2009 wurde mir ein Vollstreckungsbescheid über eine ungerechtfertigte Forderung zugestellt, den ich nicht erhalten hatte.

Jetzt habe ich bei dem Amtsgericht die Wiedereinsetzung in den vorherigen Stand beantragt und muß dies begründen.

- Die Wohnung läuft auf meine Partnerin, welche auf dem Klingelschild steht.
- Gemeldet bin ich unter ihrer der Adresse.
- Zwischenzeitlich bin ich 3 Wochen ausgezogen, da wir uns getrennt hatten. Zog dann wieder zurück. Während dieser Zeit war ich unter ihrer Adresse weiter gemeldet.
- In den 3 Wochen stand mein Name nicht auf dem Klingelschild.
- Während dieser 3 Wochen kam der Bescheid.

Unter welches Umständen gilt der Bescheid als nicht zugestellt? Was müsste gegeben sein, bzw. reichen meine Umstände für eine Wiedereinsetzung in den vorherigen Stand aus?

Sehr geehrter Ratsuchender,

danke für Ihre Anfrage. Diese beantworte ich gerne auf der Grundlage Ihrer Angaben folgendermaßen:

Der Rechtsbehelf gegen einen Vollstreckungsbescheid ist nach § 700 ZPO der Einspruch, da der Vollstreckungsbescheid einem für vorläufig vollstreckbar erklärten Versäumnisurteil gleich steht.
Es finden daher §§ 338 ff. ZPO Anwendung.
Nach § 339 ZPO beträgt die Einspruchsfrist zwei Wochen. Sie ist eine Notfrist und beginnt mit der Zustellung des Vollstreckungsbescheides.
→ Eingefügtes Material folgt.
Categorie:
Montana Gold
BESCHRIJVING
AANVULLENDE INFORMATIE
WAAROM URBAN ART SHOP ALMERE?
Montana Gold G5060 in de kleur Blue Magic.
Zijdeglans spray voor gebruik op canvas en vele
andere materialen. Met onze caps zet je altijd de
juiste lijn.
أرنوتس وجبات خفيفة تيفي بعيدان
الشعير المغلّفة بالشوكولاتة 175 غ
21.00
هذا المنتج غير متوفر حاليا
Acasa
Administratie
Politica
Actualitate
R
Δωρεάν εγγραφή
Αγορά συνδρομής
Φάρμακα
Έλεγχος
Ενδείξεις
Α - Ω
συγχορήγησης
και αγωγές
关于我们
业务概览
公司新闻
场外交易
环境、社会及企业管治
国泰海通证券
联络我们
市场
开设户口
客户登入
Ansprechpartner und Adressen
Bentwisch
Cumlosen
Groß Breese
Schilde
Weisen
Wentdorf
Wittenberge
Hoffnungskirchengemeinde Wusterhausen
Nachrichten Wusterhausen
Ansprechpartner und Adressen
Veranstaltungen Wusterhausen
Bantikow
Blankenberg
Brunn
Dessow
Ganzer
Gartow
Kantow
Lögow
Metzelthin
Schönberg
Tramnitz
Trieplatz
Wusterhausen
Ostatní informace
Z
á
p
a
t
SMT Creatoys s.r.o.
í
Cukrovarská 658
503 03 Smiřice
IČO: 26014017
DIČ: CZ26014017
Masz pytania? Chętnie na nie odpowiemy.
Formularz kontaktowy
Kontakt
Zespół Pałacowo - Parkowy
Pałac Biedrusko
Hier ist die Frage, ob der Vollstreckungsbescheid Ihnen zugestellt worden ist.

So wie ich Ihre Schilderung des Sachverhaltes verstehe, ist der Vollstreckungsbescheid in den Briefkasten der Adresse gelangt, an der Sie noch gemeldet waren, obwohl Sie zwischenzeitlich ausgezogen waren.
Da Sie an dieser Adresse noch gemeldet waren, gilt der Vollstreckungsbescheid durch das Einlegen des Schreibens in den Briefkasten nach § 180 S. 2 ZPO als Ihnen zugestellt.
Nur, wenn Sie nicht mehr an dieser Adresse gemeldet gewesen wären, läge keine Zustellung vor und die Frist hätte nicht zu laufen begonnen.

Damit ist der Bescheid Ihnen aber zugestellt worden und Sie hätten innerhalb der Zweiwochenfrist Einspruch dagegen einlegen müssen.
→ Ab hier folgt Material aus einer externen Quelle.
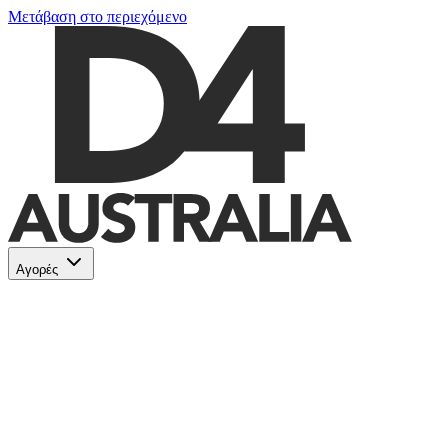
Μετάβαση στο περιεχόμενο
Αγορές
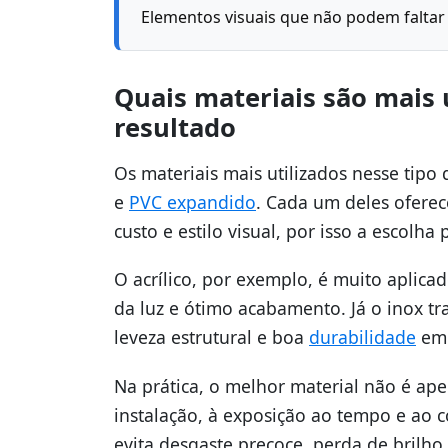
Elementos visuais que não podem faltar
Quais materiais são mais
resultado
Os materiais mais utilizados nesse tipo 
e
PVC expandido
. Cada um deles oferec
custo e estilo visual, por isso a escolha
O acrílico, por exemplo, é muito aplic
da luz e ótimo acabamento. Já o inox tr
leveza estrutural e boa
durabilidade
em 
Na prática, o melhor material não é ap
instalação, à exposição ao tempo e ao 
evita desgaste precoce, perda de brilho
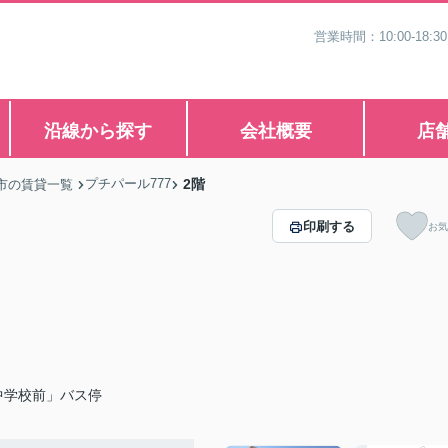
営業時間：10:00-1
沿線から探す
会社概要
店
プチパール777
2階
市の賃貸一覧
印刷する
お気
中学校前」バス停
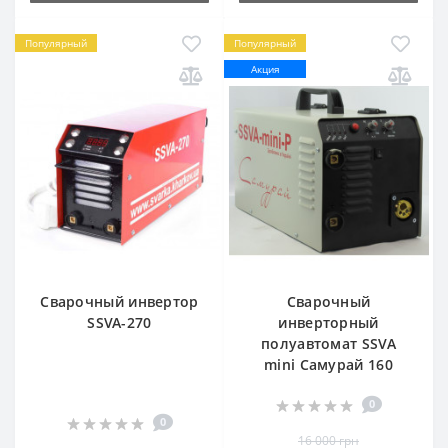
Популярный
Популярный
Акция
Сварочный инвертор
Сварочный
SSVA-270
инверторный
полуавтомат SSVA
mini Самурай 160
0
0
16 000 грн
Sie sollten aber dennoch versuchen, den Antrag auf Widereinsetzung in den vorigen Stand nach § 233 ff. ZPO damit zu begründen, dass Sie zwischenzeitlich ausgezogen waren und Sie deshalb unverschuldet daran gehindert waren, die Einspruchsfrist einzuhalten.
Ihre Situation (dreiwöchiger Auszug aus Wohnung bei fortbestehender Meldeadresse) ist mit der Abwesenheit während eines Urlaubs vergleichbar, eine längere Urlaubsabwesenheit gilt als der Hauptanwendungsfall für eine Wiedereinsetzung in den vorigen Stand, so dass Ihr Antrag möglicherweise Erfolg hat.

Nun hängt es davon ab, ob das Gericht sich auf den Standpunkt stellt, dass Sie nach dem Auszug dafür hätten sorgen müssen, dass Sie rechtzeitig Kenntnis von der Zustellung des Vollstreckungsbescheides erlangen, indem Sie Ihre zwischenzeitlich von Ihnen getrennte Lebensgefährtin hätten auffordern müssen, Ihnen die eingehende Post zukommen zu lassen und damit die Wiedereinsetzung ablehnt oder ob es wie bei längerer Urlaubsabwesenheit verfährt.

Als Begründung, warum Sie vorliegend nicht früher Kenntnis von der Zustellung des Vollstreckungsbescheides nehmen konnten, könnten Sie die Weigerung Ihrer Partnerin, mit Ihnen zu kommunizieren und die damit verbundene Weigerung, Ihnen Ihre Post zukommen zu lassen/ Sie darüber zu informieren, nennen, immer vorausgesetzt, dass dies auch tatsächlich so gewesen ist.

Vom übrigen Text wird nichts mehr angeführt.